WORK TO BE COMPLETED » Exact reproductions of all the entries, please, and no pictures.

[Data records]
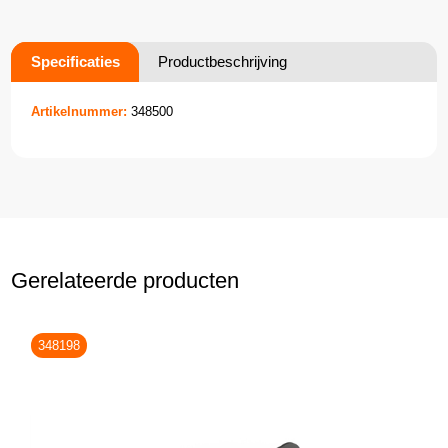
Specificaties
Productbeschrijving
Artikelnummer:
348500
Gerelateerde producten
348198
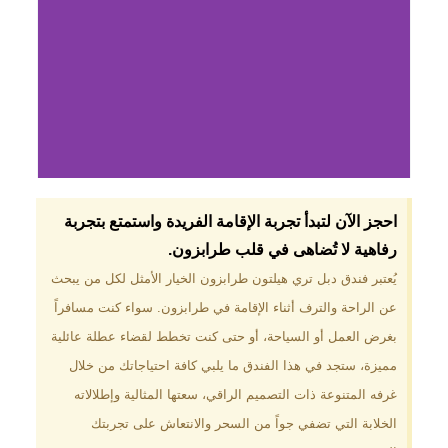
لماذا تختار فندق دبل
احجز الآن لتبدأ تجربة الإقامة الفريدة واستمتع بتجربة
تري هيلتون
رفاهية لا تُضاهى في قلب طرابزون.​
طرابزون؟
يُعتبر فندق دبل تري هيلتون طرابزون الخيار الأمثل لكل من يبحث
عن الراحة والترف أثناء الإقامة في طرابزون. سواء كنت مسافراً
موقع مميز في قلب طرابزون بالقرب
من أهم المعالم السياحية. إطلالات
بغرض العمل أو السياحة، أو حتى كنت تخطط لقضاء عطلة عائلية
ساحرة على البحر الأسود والجبال
مميزة، ستجد في هذا الفندق ما يلبي كافة احتياجاتك من خلال
الخضراء. مرافق متكاملة تشمل
مسبحًا داخليًا، سبا، صالة ألعاب
غرفه المتنوعة ذات التصميم الراقي، سعتها المثالية وإطلالاته
رياضية، ومطاعم عالمية.
الخلابة التي تضفي جواً من السحر والانتعاش على تجربتك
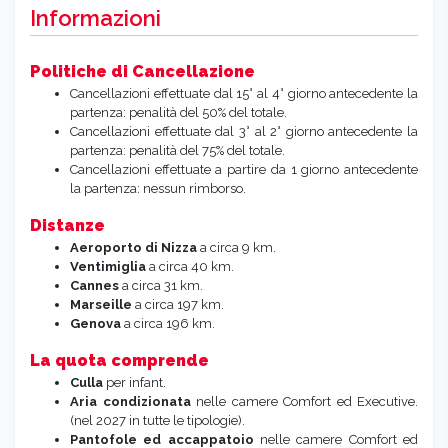
Informazioni
Politiche di Cancellazione
Cancellazioni effettuate
dal 15°
al 4° giorno antecedente la
partenza: penalità del 50% del totale.
Cancellazioni effettuate dal 3° al 2° giorno antecedente la
partenza: penalità del 75% del totale.
Cancellazioni effettuate a partire da 1 giorno antecedente
la partenza: nessun rimborso.
Distanze
Aeroporto di Nizza
a circa 9 km.
Ventimiglia
a circa 40 km.
Cannes
a circa 31 km.
Marseille
a circa 197 km.
Genova
a circa 196 km.
La quota comprende
Culla
per infant.
Aria condizionata
nelle camere Comfort ed Executive.
(nel 2027 in tutte le tipologie).
Pantofole
ed accappatoio
nelle camere Comfort ed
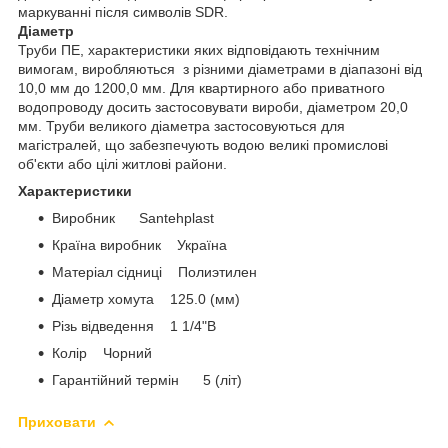
маркуванні після символів SDR.
Діаметр
Труби ПЕ, характеристики яких відповідають технічним
вимогам, виробляються з різними діаметрами в діапазоні від
10,0 мм до 1200,0 мм. Для квартирного або приватного
водопроводу досить застосовувати вироби, діаметром 20,0
мм. Труби великого діаметра застосовуються для
магістралей, що забезпечують водою великі промислові
об'єкти або цілі житлові райони.
Характеристики
Виробник Santehplast
Країна виробник Україна
Матеріал сідниці Полиэтилен
Діаметр хомута 125.0 (мм)
Різь відведення 1 1/4"В
Колір Чорний
Гарантійний термін 5 (літ)
Приховати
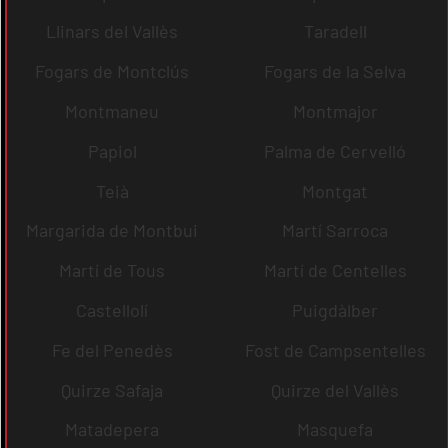
Llinars del Vallès
Taradell
Fogars de Montclús
Fogars de la Selva
Montmaneu
Montmajor
Papiol
Palma de Cervelló
Teià
Montgat
Margarida de Montbui
Martí Sarroca
Martí de Tous
Martí de Centelles
Castellolí
Puigdàlber
Fe del Penedès
Fost de Campsentelles
Quirze Safaja
Quirze del Vallès
Matadepera
Masquefa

SOLUTION TO THE EXERCISE »
Specificaties
Productbeschrijving
Artikelnummer:
348500
Gerelateerde producten
348198
لماذا تختار فندق دبل
احجز الآن لتبدأ تجربة الإقامة الفريدة واستمتع بتجربة
تري هيلتون
رفاهية لا تُضاهى في قلب طرابزون.​
طرابزون؟
يُعتبر فندق دبل تري هيلتون طرابزون الخيار الأمثل لكل من يبحث
عن الراحة والترف أثناء الإقامة في طرابزون. سواء كنت مسافراً
موقع مميز في قلب طرابزون بالقرب
من أهم المعالم السياحية. إطلالات
بغرض العمل أو السياحة، أو حتى كنت تخطط لقضاء عطلة عائلية
ساحرة على البحر الأسود والجبال
مميزة، ستجد في هذا الفندق ما يلبي كافة احتياجاتك من خلال
الخضراء. مرافق متكاملة تشمل
مسبحًا داخليًا، سبا، صالة ألعاب
غرفه المتنوعة ذات التصميم الراقي، سعتها المثالية وإطلالاته
رياضية، ومطاعم عالمية.
الخلابة التي تضفي جواً من السحر والانتعاش على تجربتك
Informazioni
Politiche di Cancellazione
Cancellazioni effettuate
dal 15°
al 4° giorno antecedente la
partenza: penalità del 50% del totale.
Cancellazioni effettuate dal 3° al 2° giorno antecedente la
partenza: penalità del 75% del totale.
Cancellazioni effettuate a partire da 1 giorno antecedente
la partenza: nessun rimborso.
Distanze
Aeroporto di Nizza
a circa 9 km.
Ventimiglia
a circa 40 km.
Cannes
a circa 31 km.
Marseille
a circa 197 km.
Genova
a circa 196 km.
La quota comprende
Culla
per infant.
Aria condizionata
nelle camere Comfort ed Executive.
(nel 2027 in tutte le tipologie).
Pantofole
ed accappatoio
nelle camere Comfort ed
маркуванні після символів SDR.
Діаметр
Труби ПЕ, характеристики яких відповідають технічним
вимогам, виробляються з різними діаметрами в діапазоні від
10,0 мм до 1200,0 мм. Для квартирного або приватного
водопроводу досить застосовувати вироби, діаметром 20,0
мм. Труби великого діаметра застосовуються для
магістралей, що забезпечують водою великі промислові
об'єкти або цілі житлові райони.
Характеристики
Виробник Santehplast
Країна виробник Україна
Матеріал сідниці Полиэтилен
Діаметр хомута 125.0 (мм)
Різь відведення 1 1/4"В
Колір Чорний
Гарантійний термін 5 (літ)
Приховати
Llinars del Vallès
Taradell
Fogars de Montclús
Fogars de la Selva
Montmaneu
Montmajor
Papiol
Palma de Cervelló
Teià
Montgat
Margarida de Montbui
Martí Sarroca
Martí de Tous
Martí de Centelles
Castellolí
Puigdàlber
Fe del Penedès
Fost de Campsentelles
Quirze Safaja
Quirze del Vallès
Matadepera
Masquefa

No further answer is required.